Dazu komme ein stärker werdender Trend zum frühen Buchen - zu Jahresbeginn waren bereits 20 Prozent der Sommerangebote bei TUI vergeben. Urlaube würden vermehrt auch außerhalb der Hauptreisezeiten gebucht, folglich wurde das Angebot vor allem in den Nebensaisonmonaten Mai und Oktober deutlich aufgestockt. Unverändert im Vergleich zum Vorjahr sind die beliebtesten Destinationen: Griechenland und der „konstante Gewinner Spanien“. „Die Buchungszahlen sind über die vergangenen Jahre stetig im Steigen“, sagt Lisa Weddig, Geschäftsführerin des Reiseveranstalters.

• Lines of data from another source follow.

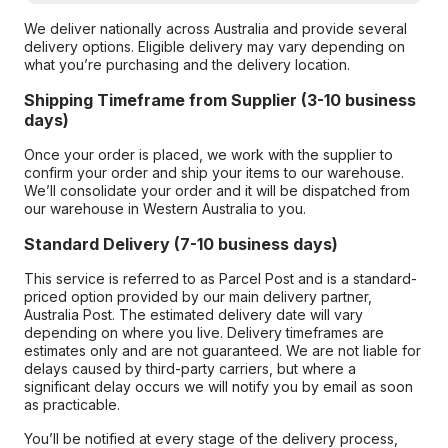
We deliver nationally across Australia and provide several
delivery options. Eligible delivery may vary depending on
what you’re purchasing and the delivery location.
Shipping Timeframe from Supplier (3-10 business
days)
Once your order is placed, we work with the supplier to
confirm your order and ship your items to our warehouse.
We’ll consolidate your order and it will be dispatched from
our warehouse in Western Australia to you.
Standard Delivery (7-10 business days)
This service is referred to as Parcel Post and is a standard-
priced option provided by our main delivery partner,
Australia Post. The estimated delivery date will vary
depending on where you live. Delivery timeframes are
estimates only and are not guaranteed. We are not liable for
delays caused by third-party carriers, but where a
significant delay occurs we will notify you by email as soon
as practicable.
You’ll be notified at every stage of the delivery process,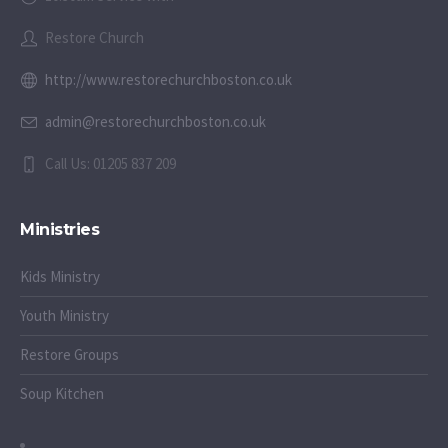
Restore Church
http://www.restorechurchboston.co.uk
admin@restorechurchboston.co.uk
Call Us: 01205 837 209
Ministries
Kids Ministry
Youth Ministry
Restore Groups
Soup Kitchen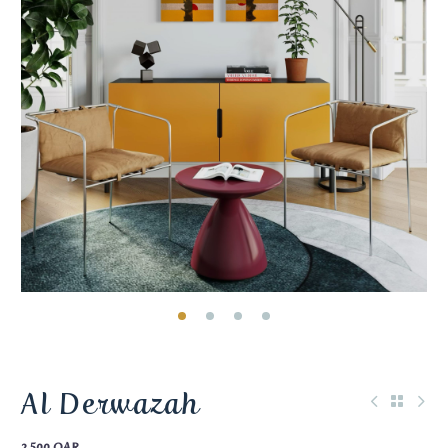
Al Derwazah
2.500
QAR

Grafik: ORF.at; Quelle: Institut für Freizeit- und Tourismusforschung (IFT) 2018
Optimismus, aber Bangen vor Unwägbarkeiten
Griechenland und Spanien sind auch bei Ruefa die gefragtesten Reiseziele, gefolgt von Italien, das im Vorjahr Daten des Instituts für Freizeit- und Tourismusforschung zufolge erstmals das Inland als beliebtestes Reiseziel der Österreicher überholte: 20 Prozent der österreichischen Reisenden verbrachten dort ihren längsten Urlaub des Jahres. Immer stärker nachgefragt werden Ferien auf dem Schiff - Hochsee- sowie Flusskreuzfahrten bescheren den Reiseveranstaltern ebenso Umsatzzuwächse wie der konstante Aufschwung bei Städtereisen.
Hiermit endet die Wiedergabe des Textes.